_Work required_
All lines from the one holding "t Netzwerkanbindung und Einbeziehung" down to the last line of the entries are to be reproduced exactly, with no other lines.

_Transcribed page contents_
□ □ □ □ □ □ □

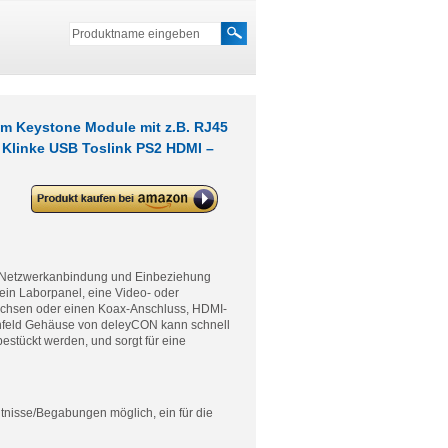
m Keystone Module mit z.B. RJ45
 Klinke USB Toslink PS2 HDMI –
deleyCON 4 Port Patchpanel
Gehäuse 1HE für 14,9mm x 17mm
Keystone Module mit z.B. RJ45
Koaxialstecker BNC F-Stecker
Antennenstecker RJ-11 Cinch
Klinke USB Toslink PS2 HDMI –
t Netzwerkanbindung und Einbeziehung
Schwarz
in Laborpanel, eine Video- oder
buchsen oder einen Koax-Anschluss, HDMI-
chfeld Gehäuse von deleyCON kann schnell
stückt werden, und sorgt für eine
tnisse/Begabungen möglich, ein für die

□ □ □ □ □ □ □

_Output below_
t Netzwerkanbindung und Einbeziehung
Schwarz
in Laborpanel, eine Video- oder
buchsen oder einen Koax-Anschluss, HDMI-
chfeld Gehäuse von deleyCON kann schnell
stückt werden, und sorgt für eine
tnisse/Begabungen möglich, ein für die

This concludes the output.